The album’s first single, “Mind Your Manners,” one of McCready’s inventions, is solid punk rock, showing us that the guitarist isn’t only a metal head. And that’s the thing about the ridiculous “grunge” designation, right? Those bands from the land where the coffee is strongest loved punk and metal equally. When lazy reporters couldn’t lump them in one category or another, out comes the word “grunge”, a term which no self-respecting band would ever have used to define their approach. But here it is, laid bare. McCready then swings to the other side with the”beyond classic” classic, “Sirens.” If not for Vedder’s distinctive voice, veering close to Dave Matthews’ territory, we might mistake the song for a forgotten mid-70’s mid-tempo guitar anthem that somehow slipped off the classic rock radio station’s playlist. The solo is more something we breathe in than something we hear.
“Pendulum” marks a return to the collaboration between longtime associates, guitarist Stone Gossard and bassist Jeff Ament. It’s also not very characteristic of much else in the PJ catalog. Ament’s darkened slides, anchored by echoing percussion, and framed with ghostly, chiming keyboards produce a combo that either chases away the fair weather fans, or has the rest of us praising the band’s inventiveness. Similarly, “Let The Records Play,” another Gossard composition, is mainly a walking blues number. It sounds more like a group that Alligator Records dug up while prowling seedy dives. McCready’s guitar alternately purrs and screams, just like good blues ought to.
Not all has changed for Pearl Jam, it seems. The record is once more produced by the most complimentary fellow the band has had at the boards throughout their career, Brendan O’Brien. And they’re backed by hairy Hawaiian, Kenneth “Boom” Gaspar, whose beautiful organ swells have graced the last several Pearl Jam records. They’ve also, wisely, made use of the talents of Don Pendleton, whose sleeve and art design includes images worth pondering nearly as much as the songs within.
My final assessment – it’s not my favorite record of the band to date, but that’s really only because they have so much else in their repertoire that I absolutely adore. These songs will grow on me, and that they don’t immediately resonate as strongly with me is no fault of the songs or their performers. A new Pearl Jam album is still better than any ten albums that hit the streets this year. I’m the one that has to catch up.
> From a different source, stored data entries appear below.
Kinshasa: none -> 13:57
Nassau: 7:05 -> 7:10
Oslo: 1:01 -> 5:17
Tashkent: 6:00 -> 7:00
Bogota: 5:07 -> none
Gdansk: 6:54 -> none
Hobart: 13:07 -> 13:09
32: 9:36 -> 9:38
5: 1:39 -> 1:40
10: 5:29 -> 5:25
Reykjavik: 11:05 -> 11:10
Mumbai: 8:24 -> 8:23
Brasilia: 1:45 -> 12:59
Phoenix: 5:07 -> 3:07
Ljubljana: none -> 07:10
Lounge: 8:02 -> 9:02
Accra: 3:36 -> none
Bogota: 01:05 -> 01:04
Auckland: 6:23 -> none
But none of this really matters. Pearl Jam, like the Grateful Dead, shows their true worth in the live arena rather than on slabs of vinyl. What excites me most is the thought of how these songs will sound in a live setting, after the band has become comfortable with them and has modified them slightly over the course of a supporting tour. In that respect, this album gives them more variety for their toy box and they’re going to have a lot of fun playing. When I get a chance to see them, I’m going to have a blast as well. And we have to have this meeting now, before any of us becomes so old that we’re not having fun doing it any more. Knowing what I know about me and about Pearl Jam, we must have another 30 years before that’s even possible. I’m not sure about Tom’s commitment, however. Your loss, buddy!